_Problem requirements_:
Looking through the listing, how many of its lines hold the word "นายน"? Answer with only the number.

_Data_:
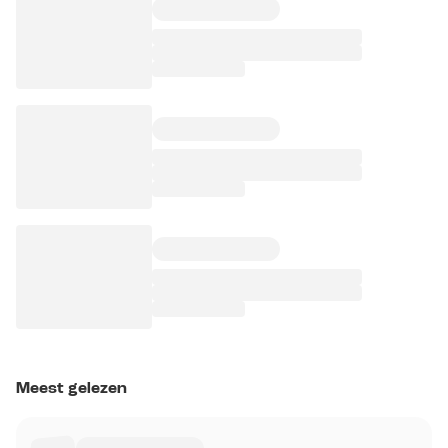
Meest gelezen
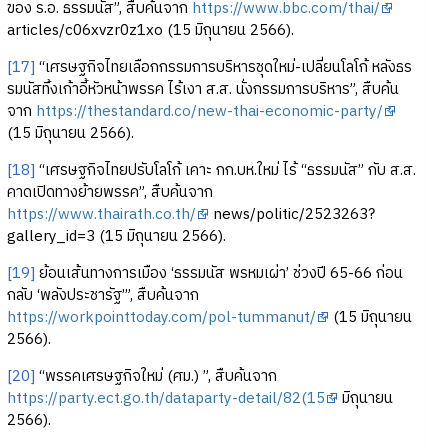
ของ ร.อ. ธรรมนัส”, สืบค้นจาก
https://www.bbc.com/thai/
articles/c06xvzr0z1xo (15 มิถุนายน 2566).
[17]
“เศรษฐกิจไทยเลือกกรรมการบริหารชุดใหม่-เปลี่ยนโลโก้ หลังธร
รมนัสทิ้งเก้าอี้หัวหน้าพรรค ไร้เงา ส.ส. นั่งกรรมการบริหาร”, สืบค้น
จาก
https://thestandard.co/new-thai-economic-party/
(15 มิถุนายน 2566).
[18]
“เศรษฐกิจไทยปรับโลโก้ เคาะ กก.บห.ใหม่ ไร้ “ธรรมนัส” กับ ส.ส.
คาดเปิดทางย้ายพรรค”, สืบค้นจาก
https://www.thairath.co.th/
news/politic/2523263?
gallery_id=3 (15 มิถุนายน 2566).
[19]
ย้อนเส้นทางการเมือง ‘ธรรมนัส พรหมเผ่า’ ช่วงปี 65-66 ก่อน
กลับ ‘พลังประชารัฐ’”, สืบค้นจาก
https://workpointtoday.com/pol-tummanut/
(15 มิถุนายน
2566).
[20]
“พรรคเศรษฐกิจใหม่ (ศม.) ”, สืบค้นจาก
https://party.ect.go.th/dataparty-detail/82(15
มิถุนายน
2566).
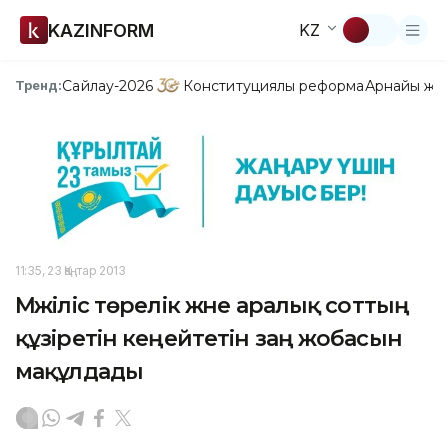
KAZINFORM
KZ
Сайлау-2026
Конституциялық реформа
Арнайы жо
Тренд:
11:35, 23 Қаңтар 2013
Мәжіліс төрелік және аралық соттың
құзіретін кеңейтетін заң жобасын
мақұлдады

_Answer section_:
5